Relevant services and machines supported by CSG

Information provided by the ever-helpful Lloyd ;)

For general info, please see:  http://www.doc.ic.ac.uk/csg/services/projects

Machines with high performance GPU

See the “Access to a fast GPU” section of the main spec.

Allowing access to an arbitrary port

“If you need to run a service that is accessible outside of the DoC network, ports 55000 to 56000 are open on DoC lab computers for this purpose. “

Android SDK

“The Android SDK is not installed by default on DoC machines.

A group project might install it under /vol/project/2013/<course-id>/<group-id>

The Android SDK is problematic because it requires a very sloppy udev

rule that makes attached Android devices world-readable and writable.


'UBSYSTEM=="usb", ATTR{idVendor}=="0bb4", MODE="0666", GROUP="plugdev"'

This is fine for a bedroom-programming model but not for a multi-user

environment like the lab.  Caveat Programmer!”

Apple XCode (for programming iOS)

“The most-modern Macintoshes (CIDER04 upwards, I think) in Huxley 210

have the initial XCode set-up but individual users will have to apply

for an Apple Developer account through CSG if they do not already have

one.  Contact CSG <help@doc.ic.ac.uk> if you need iOS developer access for your academic work.  Apple limit the number of iOS sign-ups that we can do in a year.”

If you want to use XCode then it’s best to apply for a developer account AS EARLY AS POSSIBLE because it can take a while.

Timing of the PlantCLEF competition in relation to the MSc project timetable

The timing could work very well.  The PlantCLEF training data is due to be released in Jan, the test data is due to be released in March and the deadline for submitting results is May (which is when DoC require you to submit your final report and do your presentation).

The PlantCLEF schedule is on this page (scroll down to the bottom)

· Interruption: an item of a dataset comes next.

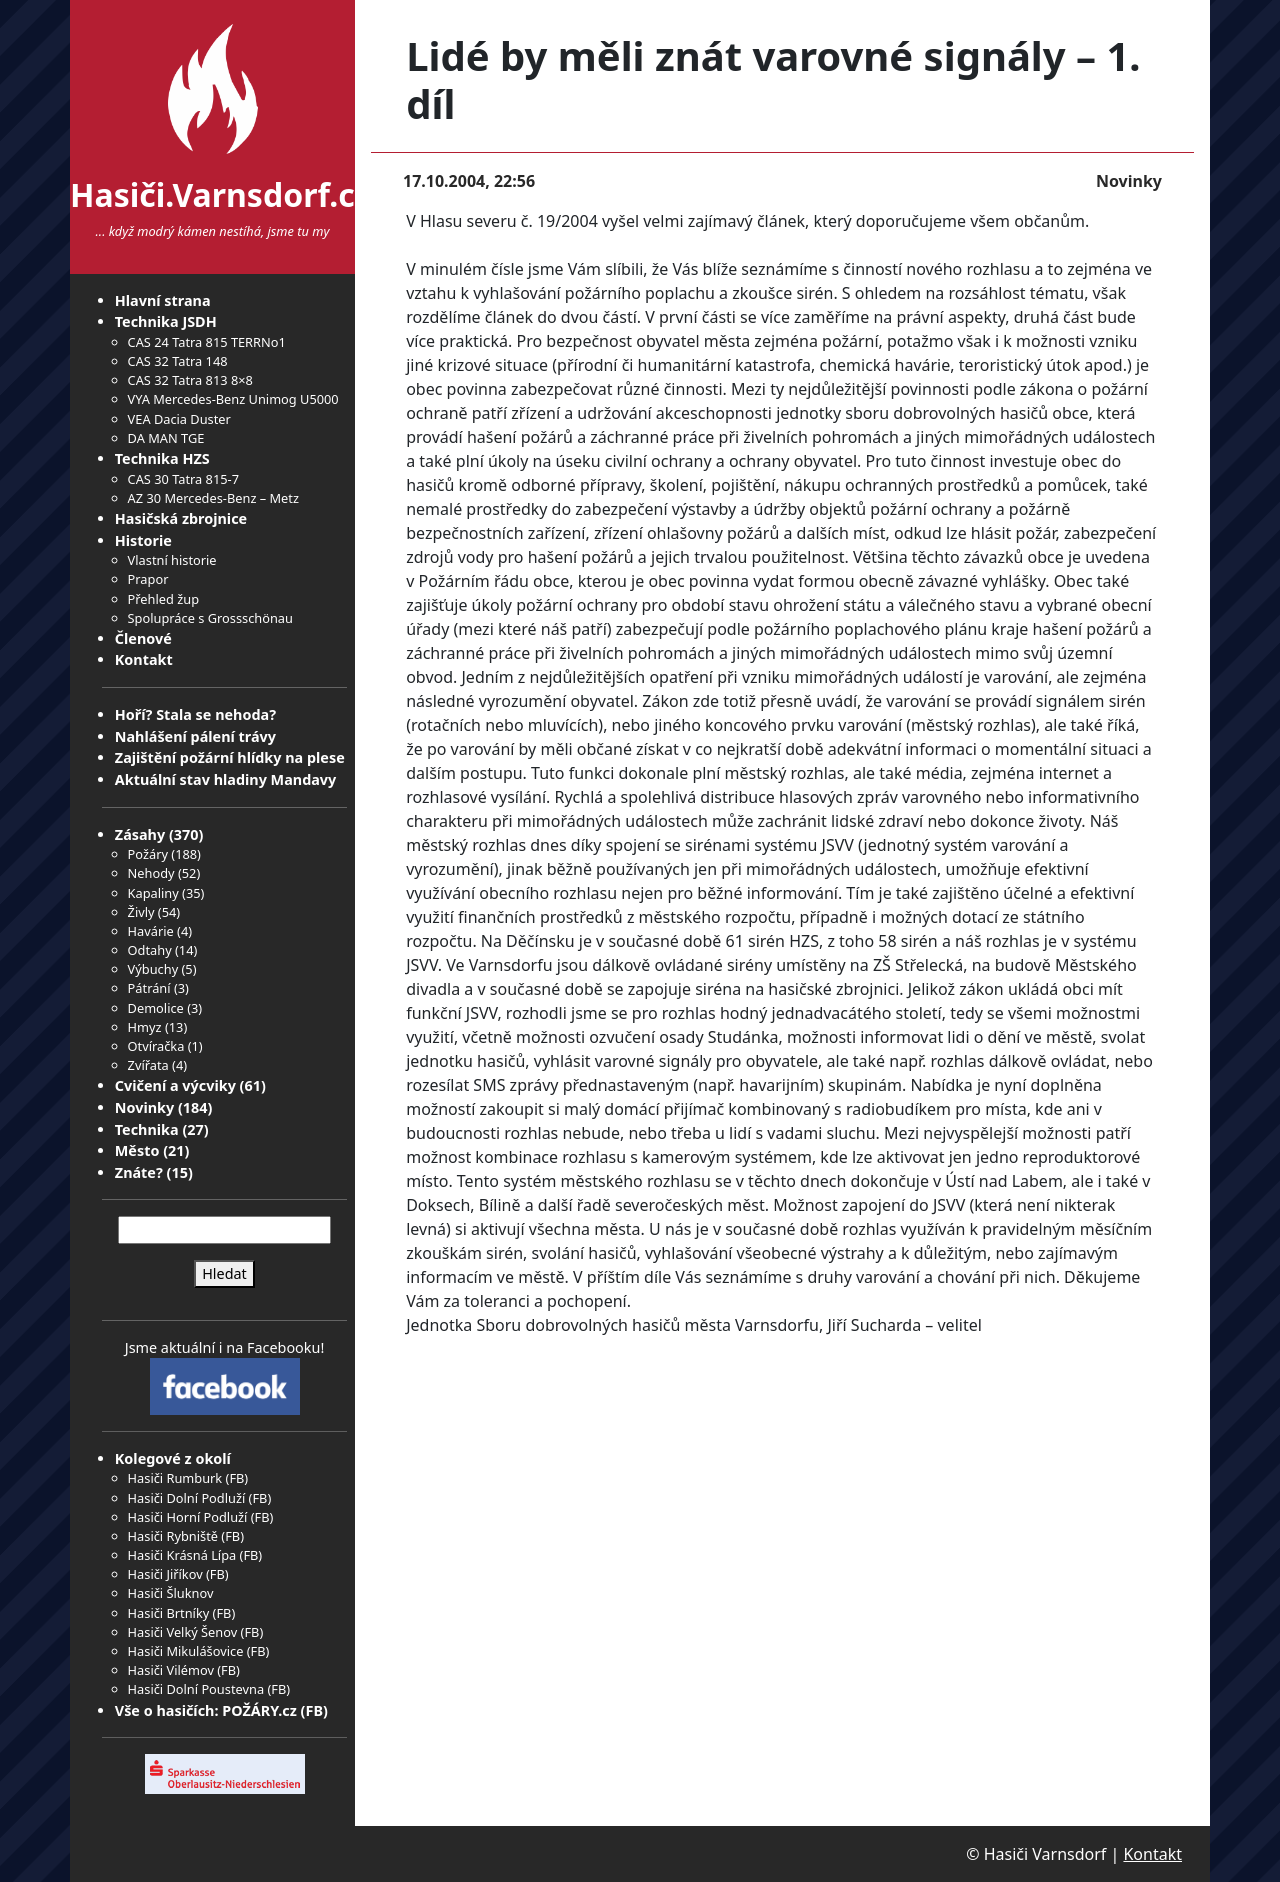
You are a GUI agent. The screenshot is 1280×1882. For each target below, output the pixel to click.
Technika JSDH (166, 321)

The MSc project schedule is on this page.

Updates: 5th Dec 2013

A few quick updates:

Just to let you know: it looks like I will be away for the last week of January.  This isn't ideal timing because it's when you guys will be working on your first report but I'm sure that if we get things moving in the right direction before I leave then you'll be fine; and of course you'll have Will!

And now some good news...

A new version of Theano (0.6) has just been released.


Mark Zuckerberg will be talking at the Deep Learning Workshop at NIPS2013.  This is actually pretty remarkable news.  It shows just how seriously some of the big companies are taking deep learning.  Over the past few months, Facebook, Amazon and Google have all had announcements about deep learning.  It's hot stuff!

And a new, fast convnet tool called Caffe ...  Faster than cuda-convnet on modern GPUs apparently : https://plus.google.com/103174629363045094445/posts/HJVcmVfYgtR

Update 7th Dec 2013

Some interesting news from Mark Communs at NIPS about localising objects in images using deep neural networks; and some early information about how the 2013 ImageNet winner improved performance relative to the 2012 winner.

Update 10th Dec 2013

From the new yorker: What Facebook Wants with Artificial Intelligence. FB have just hired Yann LeCunn; deep learning hero.

Alternative image classification tasks:

classifying microscope images of blood cells as either "healthy" or "malaria-infected"

(A research group at UCLA recently built a "gamified" solution to this problem:)

This probably wouldn’t be a smart phone app.  But it would be very worth while and should get a lot of attention if you get it to work ;)

Smart phone app to recognise animals

This would basically be identical to the plant recognition project except for animals.  I haven’t found a competition like PlantCLEF but there is a “recognise dogs vs cats” kaggle competition (but it ends on 1st Feb 2014).

Update 12th Dec 2013

Interesting new paper on object detection and segmentation: Erhan et al, December 2013, Scalable Object Detection using Deep Neural Networks.

And a fascinating recent blog post on from Piotr Dollár on “A Seismic Shift in Object Detection”, also talking about modern approaches to segmentation.